To identify the most robust molecular biomarkers in sperm and seminal plasma for the diagnosis of male infertility, and to evaluate their clinical use.
Accessible studies reporting well-defined (in)fertile populations and semen molecular biomarkers were included in this review.
A systematic search of the literature published in MEDLINE-PubMed and EMBASE databases was performed, following Preferred Reporting Items for Systematic Reviews and Meta-Analyses (PRISMA) guidelines.
Main outcome measure(s)
The primary outcome was the content, expression, or activity of molecular biomarkers in human semen samples. Only studies reporting a receiver-operating characteristic (ROC) analysis values were included.

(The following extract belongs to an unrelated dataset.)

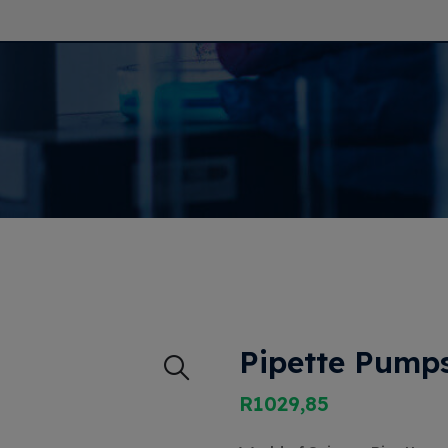
Pipette Pumps
R
1029,85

Eighty-nine studies were included. Direct evaluation of sperm DNA damage has high potential as a diagnostic biomarker of fertility and assisted reproductive technology outcomes (area under the curve [AUCs] median = 0.67). Regarding strand break-associated chromatin modifications, γH2AX levels show good predictive value for the diagnosis of male infertility (AUCs median = 0.93). Some noncoding ribonucleic acid (RNA) exhibit excellent predictive values; miR-34c-5p in semen is the most well-characterized and robust transcriptomic biomarker (AUCs median = 0.78). While many proteins in semen show fair diagnostic value for sperm quality and fertilizing capacity, the levels of some, such as TEX101, in seminal plasma have an excellent diagnostic potential (AUCs median = 0.69). Although individual metabolites and metabolomic profiles in seminal plasma present good predictive value, the latter seem to be better than the former when inferring sperm quality and fertilizing capacity.
The current review supports that some Omics (e.g., DNA structure and integrity, genomics and epigenomics, transcriptomics, metabolomics, and proteomics) could be considered relevant molecular biomarkers that may help identify infertility etiologies and fertilization prognosis with cost-effective, simple, and accurate diagnosis.